## Work to complete
Leaving out all images, write out the records that follow exactly.

Saved data entries

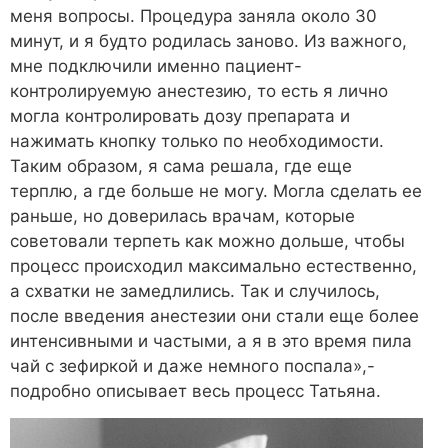
меня вопросы. Процедура заняла около 30
минут, и я будто родилась заново. Из важного,
мне подключили именно пациент-
контролируемую анестезию, то есть я лично
могла контролировать дозу препарата и
нажимать кнопку только по необходимости.
Таким образом, я сама решала, где еще
терплю, а где больше не могу. Могла сделать ее
раньше, но доверилась врачам, которые
советовали терпеть как можно дольше, чтобы
процесс происходил максимально естественно,
а схватки не замедлились. Так и случилось,
после введения анестезии они стали еще более
интенсивными и частыми, а я в это время пила
чай с зефиркой и даже немного поспала»,-
подробно описывает весь процесс Татьяна.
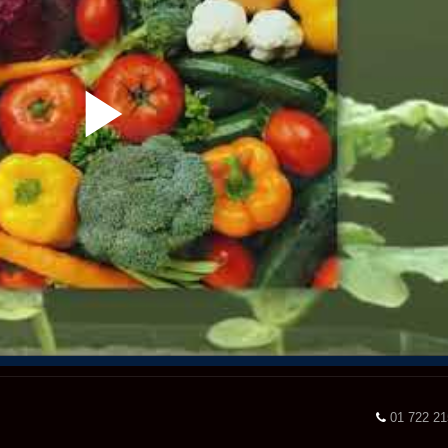
01 722 2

## Your solution
меня вопросы. Процедура заняла около 30
минут, и я будто родилась заново. Из важного,
мне подключили именно пациент-
контролируемую анестезию, то есть я лично
могла контролировать дозу препарата и
нажимать кнопку только по необходимости.
Таким образом, я сама решала, где еще
терплю, а где больше не могу. Могла сделать ее
раньше, но доверилась врачам, которые
советовали терпеть как можно дольше, чтобы
процесс происходил максимально естественно,
а схватки не замедлились. Так и случилось,
после введения анестезии они стали еще более
интенсивными и частыми, а я в это время пила
чай с зефиркой и даже немного поспала»,-
подробно описывает весь процесс Татьяна.
01 722 2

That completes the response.